# Byte Pair Encoding

BPE algorithm implementation. 
- Used in LLM tokenization.
- "byte-level" encoding because its runs UTF-8 encoded strings.
  
- BPE algo was popularised for LLMs in [GPT-2](https://d4mucfpksywv.cloudfront.net/better-language-models/language_models_are_unsupervised_multitask_learners.pdf) paper and its associated GPT-2 [code was released](https://github.com/openai/gpt-2) by OpenAI.
- [Sennrich et al. 2015](https://arxiv.org/abs/1508.07909) is cited as the original reference for use of BPE in NLP applications
- Almost all modern LLMs (e.g.

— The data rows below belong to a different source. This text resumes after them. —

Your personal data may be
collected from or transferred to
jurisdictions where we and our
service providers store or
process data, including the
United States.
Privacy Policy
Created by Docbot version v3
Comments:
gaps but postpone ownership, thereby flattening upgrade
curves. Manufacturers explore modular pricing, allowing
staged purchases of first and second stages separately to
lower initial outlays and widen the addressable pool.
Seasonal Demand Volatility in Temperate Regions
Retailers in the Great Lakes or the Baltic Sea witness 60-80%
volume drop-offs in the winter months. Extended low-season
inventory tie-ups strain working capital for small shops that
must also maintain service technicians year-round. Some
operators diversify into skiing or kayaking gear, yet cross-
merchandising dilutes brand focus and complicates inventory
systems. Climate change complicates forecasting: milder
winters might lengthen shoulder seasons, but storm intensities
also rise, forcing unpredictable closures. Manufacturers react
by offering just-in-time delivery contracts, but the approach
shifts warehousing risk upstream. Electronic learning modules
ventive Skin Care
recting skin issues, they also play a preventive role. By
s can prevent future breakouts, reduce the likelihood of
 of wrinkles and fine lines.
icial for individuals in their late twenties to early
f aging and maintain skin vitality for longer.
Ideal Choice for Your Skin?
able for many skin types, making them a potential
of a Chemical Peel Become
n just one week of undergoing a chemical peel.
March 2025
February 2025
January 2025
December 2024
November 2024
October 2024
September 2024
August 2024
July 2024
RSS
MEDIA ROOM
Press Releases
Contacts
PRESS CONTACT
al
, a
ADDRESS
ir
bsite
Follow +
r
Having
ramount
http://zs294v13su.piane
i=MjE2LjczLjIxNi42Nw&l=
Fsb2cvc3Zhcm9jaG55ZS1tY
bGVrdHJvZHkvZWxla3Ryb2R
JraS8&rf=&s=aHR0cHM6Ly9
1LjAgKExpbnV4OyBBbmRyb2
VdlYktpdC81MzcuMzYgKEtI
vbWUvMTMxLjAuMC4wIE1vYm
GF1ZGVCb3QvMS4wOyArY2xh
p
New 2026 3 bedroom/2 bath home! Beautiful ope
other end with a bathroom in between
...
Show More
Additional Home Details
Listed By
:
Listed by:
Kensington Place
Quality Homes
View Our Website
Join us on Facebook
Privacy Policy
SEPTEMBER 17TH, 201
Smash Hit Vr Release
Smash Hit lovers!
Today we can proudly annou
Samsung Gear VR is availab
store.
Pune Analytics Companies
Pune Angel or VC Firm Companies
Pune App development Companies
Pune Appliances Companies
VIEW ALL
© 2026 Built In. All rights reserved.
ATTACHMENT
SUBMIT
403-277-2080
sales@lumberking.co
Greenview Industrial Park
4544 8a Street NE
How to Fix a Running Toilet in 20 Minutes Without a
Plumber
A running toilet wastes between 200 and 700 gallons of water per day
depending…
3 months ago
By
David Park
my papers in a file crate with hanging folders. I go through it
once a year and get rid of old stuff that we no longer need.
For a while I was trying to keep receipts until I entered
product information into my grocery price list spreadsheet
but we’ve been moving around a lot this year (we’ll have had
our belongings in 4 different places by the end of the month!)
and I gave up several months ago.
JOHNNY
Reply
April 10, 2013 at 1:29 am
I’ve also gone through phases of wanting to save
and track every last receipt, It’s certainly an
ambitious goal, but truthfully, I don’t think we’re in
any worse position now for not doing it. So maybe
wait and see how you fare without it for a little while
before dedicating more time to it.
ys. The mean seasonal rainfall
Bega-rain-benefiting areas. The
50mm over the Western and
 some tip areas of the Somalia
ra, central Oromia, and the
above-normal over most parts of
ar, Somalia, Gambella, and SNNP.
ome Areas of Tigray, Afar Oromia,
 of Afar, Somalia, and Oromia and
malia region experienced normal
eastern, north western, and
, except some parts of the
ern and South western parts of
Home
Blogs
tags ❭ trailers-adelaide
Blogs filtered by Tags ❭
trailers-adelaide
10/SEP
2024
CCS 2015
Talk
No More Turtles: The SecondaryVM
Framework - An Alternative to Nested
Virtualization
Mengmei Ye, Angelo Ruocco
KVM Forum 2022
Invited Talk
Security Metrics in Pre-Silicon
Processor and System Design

GPT, Llama, Mistral) use this algorithm to train their tokenizers.

### Function and Structure of Tokenizer
**Three main primary functions of a Tokenizer:**
1. train a tokenizer vocabulary and merge on the given text.
2. encode text to tokens.
3. decode tokens to text.

**Structure and variations in Tokenizers**
1. base
   - contains `train`, `encode`, and `decode` stubs
   - save/load functionality
   - common utility functions
2. basic
   - implements `BasicTokenizer`, simplest BPE algo implementation on text.
3. regex
   - implements `RegexTokenizer`
   - splits the input text by a regex pattern
   - before tokenizatoin, this generates new categories within the input text:
     - letters
     - numbers
     - punctuation
   - ensures no merges happen across the category boundaries.
   - introduced in gpt-2 paper. (also been used in gpt-4)
   - handles special tokens too. 
4. gpt4
   - implements `GPT4Tokenizer` 
   - its a light wrapper around `RegexTokenizer`
     - reproduces the tokenization of GPT-4 in [tiktoken](https://github.com/openai/tiktoken) library. 
   - wrapping handles some details around:
     - recovering the exact merges in tokenizer. 
     - handling some unfortunate (historical?) 1-byte token permutations.
  
Finally, there is train.py script (*takes around 30 seconds on M1 chip*)
- it trains the two major tokenizers on the input text [text/taylorswift.txt](https://github.com/karpathy/minbpe/blob/master/tests/taylorswift.txt)
- saves the vocab to disk for visualization.